Collected data —
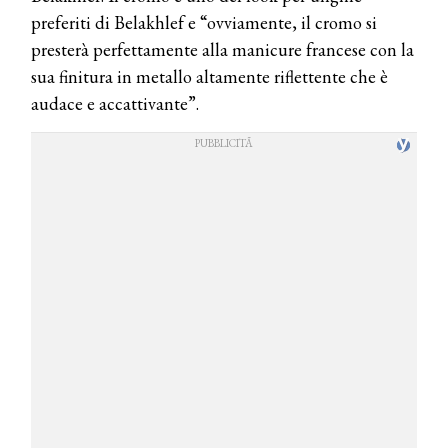
preferiti di Belakhlef e “ovviamente, il cromo si
presterà perfettamente alla manicure francese con la
sua finitura in metallo altamente riflettente che è
audace e accattivante”.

Your goal — Send back every line of the listing exactly. Omit the images.

Written answer —
preferiti di Belakhlef e “ovviamente, il cromo si
presterà perfettamente alla manicure francese con la
sua finitura in metallo altamente riflettente che è
audace e accattivante”.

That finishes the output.